- _What to do_: A verbatim copy of all the data is required, minus any images.

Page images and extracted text
==*==
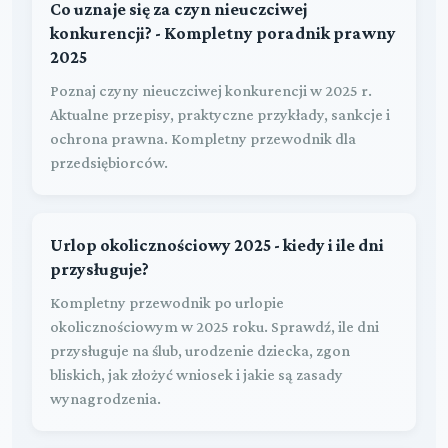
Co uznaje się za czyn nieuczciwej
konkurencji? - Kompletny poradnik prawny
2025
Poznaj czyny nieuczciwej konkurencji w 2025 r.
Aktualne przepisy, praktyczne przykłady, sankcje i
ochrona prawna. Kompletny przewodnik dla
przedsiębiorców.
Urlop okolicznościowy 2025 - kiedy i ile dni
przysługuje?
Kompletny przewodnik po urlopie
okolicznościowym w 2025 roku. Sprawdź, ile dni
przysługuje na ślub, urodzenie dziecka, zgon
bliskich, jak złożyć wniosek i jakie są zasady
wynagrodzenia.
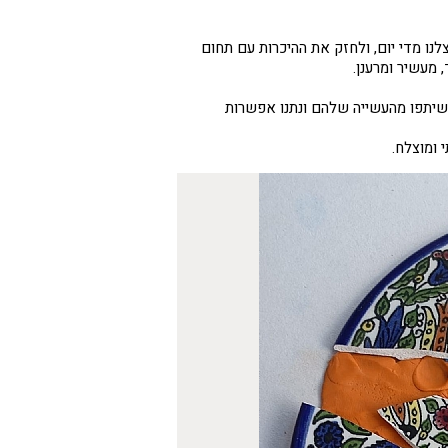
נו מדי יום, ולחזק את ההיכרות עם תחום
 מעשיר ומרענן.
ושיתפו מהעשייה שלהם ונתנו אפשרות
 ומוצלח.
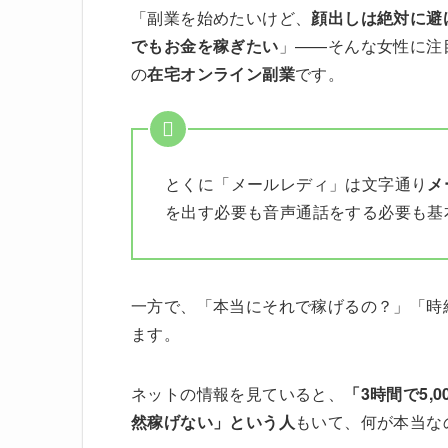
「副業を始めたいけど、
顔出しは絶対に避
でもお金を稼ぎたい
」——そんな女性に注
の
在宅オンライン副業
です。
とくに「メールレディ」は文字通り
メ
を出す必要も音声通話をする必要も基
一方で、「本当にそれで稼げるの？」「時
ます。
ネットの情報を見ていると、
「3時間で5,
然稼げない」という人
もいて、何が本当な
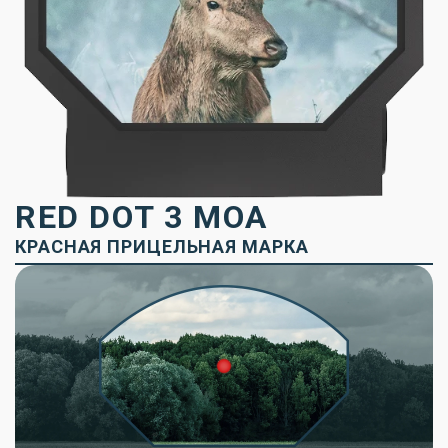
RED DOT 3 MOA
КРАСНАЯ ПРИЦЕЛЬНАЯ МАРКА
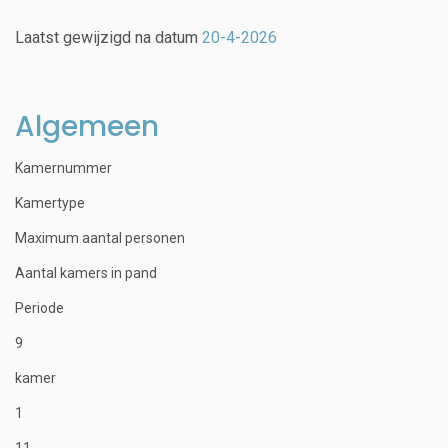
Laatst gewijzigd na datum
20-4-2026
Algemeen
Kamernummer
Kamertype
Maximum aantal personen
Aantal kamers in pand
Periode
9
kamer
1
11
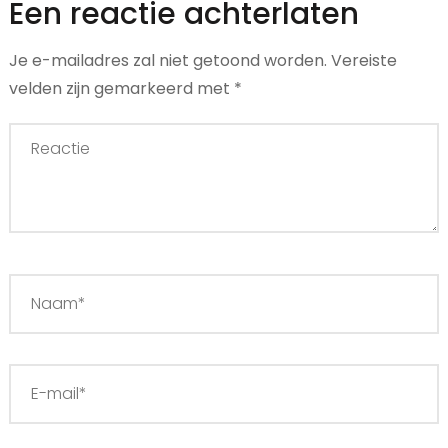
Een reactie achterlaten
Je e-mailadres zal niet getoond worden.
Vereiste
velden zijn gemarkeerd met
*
==*==
- _Written answer_:
Co uznaje się za czyn nieuczciwej
konkurencji? - Kompletny poradnik prawny
2025
Poznaj czyny nieuczciwej konkurencji w 2025 r.
Aktualne przepisy, praktyczne przykłady, sankcje i
ochrona prawna. Kompletny przewodnik dla
przedsiębiorców.
Urlop okolicznościowy 2025 - kiedy i ile dni
przysługuje?
Kompletny przewodnik po urlopie
okolicznościowym w 2025 roku. Sprawdź, ile dni
przysługuje na ślub, urodzenie dziecka, zgon
bliskich, jak złożyć wniosek i jakie są zasady
wynagrodzenia.
נו מדי יום, ולחזק את ההיכרות עם תחום
 מעשיר ומרענן.
ושיתפו מהעשייה שלהם ונתנו אפשרות
 ומוצלח.
「副業を始めたいけど、
顔出しは絶対に避
でもお金を稼ぎたい
」——そんな女性に注
の
在宅オンライン副業
です。
とくに「メールレディ」は文字通り
メ
を出す必要も音声通話をする必要も基
一方で、「本当にそれで稼げるの？」「時
ます。
ネットの情報を見ていると、
「3時間で5,
然稼げない」という人
もいて、何が本当な
RED DOT 3 MOA
КРАСНАЯ ПРИЦЕЛЬНАЯ МАРКА
Laatst gewijzigd na datum
20-4-2026
Algemeen
Kamernummer
Kamertype
Maximum aantal personen
Aantal kamers in pand
Periode
9
kamer
1
11
Een reactie achterlaten
Je e-mailadres zal niet getoond worden.
Vereiste
velden zijn gemarkeerd met
*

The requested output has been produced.